Japanese Patent Laid-Open No. 2002-5122

  However, since the hydraulic motor driving device described in Patent Document 1 is mainly intended to protect the hydraulic motor that drives the hoisting drum of the winch around which the hoisting rope of the crane is wound, the pressure of the drain pipe has increased. When an abnormality occurs, the hydraulic path of the hydraulic motor is shut off, and the hoisting drum of the winch is prevented from rotating by locking the hydraulic motor to prevent the article lifted by the hoisting rope from falling.

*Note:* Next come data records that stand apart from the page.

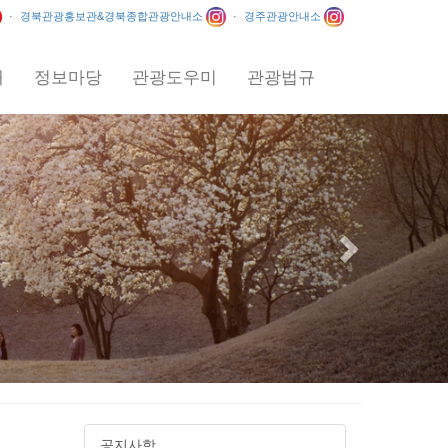
·
경북관광홍보관&경북종합관광안내소
·
경주관광안내소
내
정보마당
관광도우미
관광법규
Next
공지사항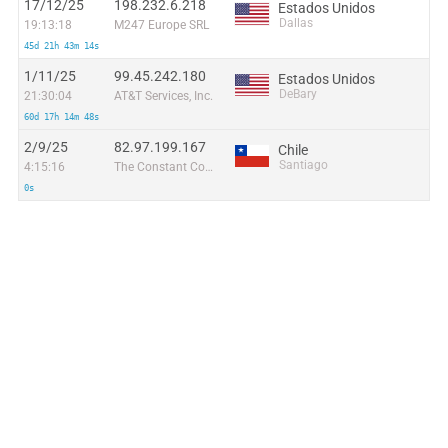
17/12/25
198.232.6.218
Estados Unidos
Dallas
19:13:18
M247 Europe SRL
45d 21h 43m 14s
1/11/25
99.45.242.180
Estados Unidos
DeBary
21:30:04
AT&T Services, Inc.
60d 17h 14m 48s
2/9/25
82.97.199.167
Chile
Santiago
4:15:16
The Constant Company, LLC
0s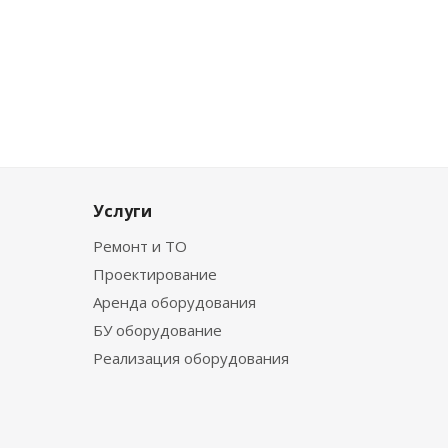
Услуги
Ремонт и ТО
Проектирование
Аренда оборудования
БУ оборудование
Реализация оборудования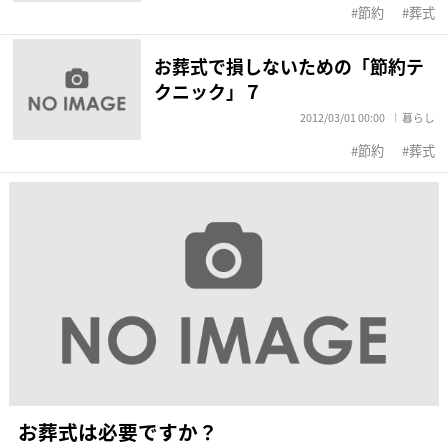
節約
葬式
お葬式で損しないための「節約テ
クニック」７
2012/03/01 00:00
暮らし
節約
葬式
お葬式は必要ですか？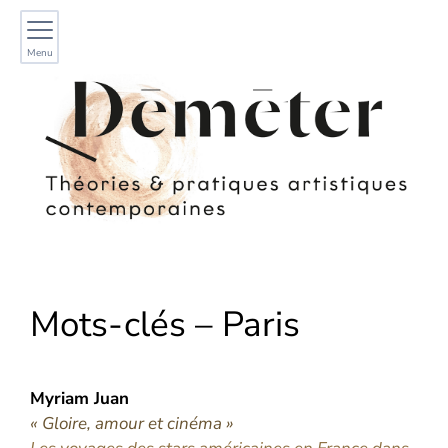
Menu
Mots-clés – Paris
Myriam
Juan
« Gloire, amour et cinéma »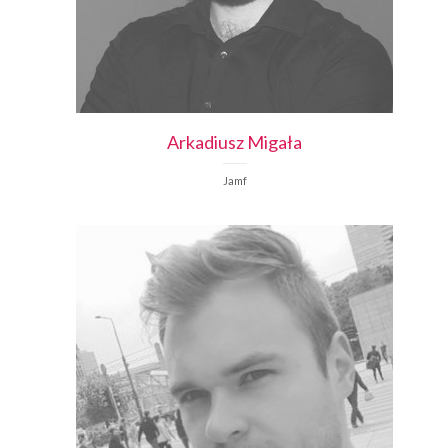
Arkadiusz
Migała
Jamf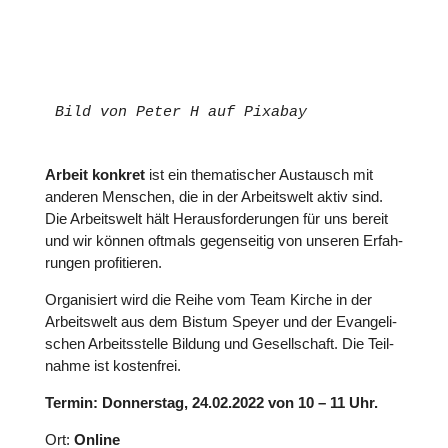
Bild von Peter H auf Pixabay
Arbeit konkret
ist ein the­ma­ti­scher Aus­tausch mit
anderen Menschen, die in der Arbeits­welt aktiv sind.
Die Arbeits­welt hält Her­aus­for­de­run­gen für uns bereit
und wir können oftmals gegen­sei­tig von unseren Erfah­
run­gen pro­fi­tie­ren.
Orga­ni­siert wird die Reihe vom Team Kirche in der
Arbeits­welt aus dem Bistum Speyer und der Evan­ge­li­
schen Arbeits­stelle Bildung und Gesell­schaft. Die Teil­
nahme ist kos­ten­frei.
Termin: Don­ners­tag, 24.02.2022 von 10 – 11 Uhr.
Ort:
Online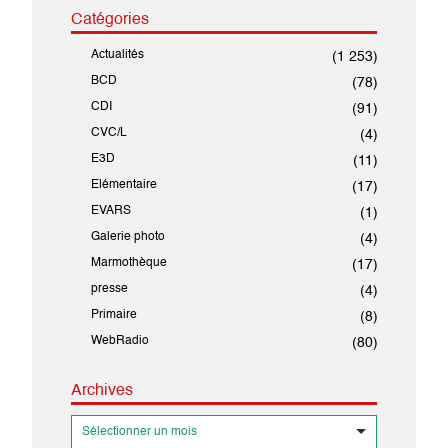
Catégories
Actualités
(1 253)
BCD
(78)
CDI
(91)
CVC/L
(4)
E3D
(11)
Elémentaire
(17)
EVARS
(1)
Galerie photo
(4)
Marmothèque
(17)
presse
(4)
Primaire
(8)
WebRadio
(80)
Archives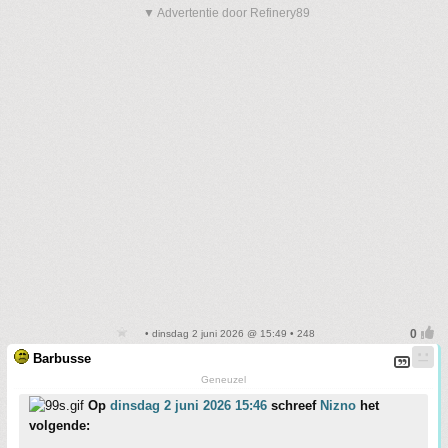
▼ Advertentie door Refinery89
• dinsdag 2 juni 2026 @ 15:49 • 248
Barbusse
Geneuzel
Op
dinsdag 2 juni 2026 15:46
schreef
Nizno
het
volgende: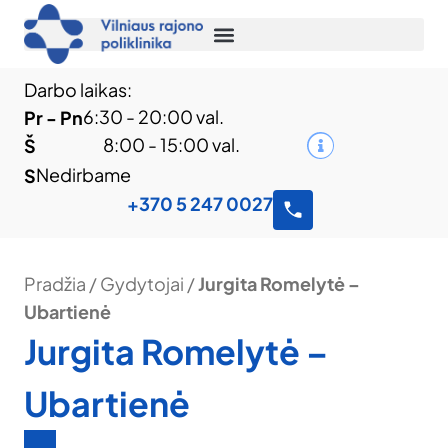
Darbo laikas:
6:30 - 20:00 val.
Pr - Pn
8:00 - 15:00 val.
Š
Nedirbame
S
+370 5 247 0027
Pradžia
/
Gydytojai
/
Jurgita Romelytė –
Ubartienė
Jurgita Romelytė –
Ubartienė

  On the other hand, in the hydraulic motor for driving the casing tube of the full-rotation tubing device that performs foundation work and the auger driving hydraulic motor in the auger driving device of the pile driving machine, when the hydraulic motor is suddenly stopped when an abnormality occurs, Since the reaction force and inertial force from the casing tube and auger that are driven to rotate with a large force are applied to the equipment of the hydraulic motor and drive unit, there is a risk of adverse effects on these equipment. .

  The full-rotation tubing device includes a tubing device main body having a hydraulic motor, and a hydraulic unit having an engine and a hydraulic pump. The hydraulic motor side hydraulic circuit of the tubing device main body and the hydraulic pump side hydraulic pressure of the hydraulic unit. The circuit is connected with a hydraulic hose equipped with a self-sealing coupling (quick coupling). For this reason, it is necessary to attach and detach the hydraulic hose more frequently than cranes and pile driving machines, and in the case where various sensors are provided on the main body of the tubing device, the battery provided in the hydraulic unit is supplied with power. It was necessary to connect the wiring, and it took time and effort to check the condition of the hydraulic hose and wiring.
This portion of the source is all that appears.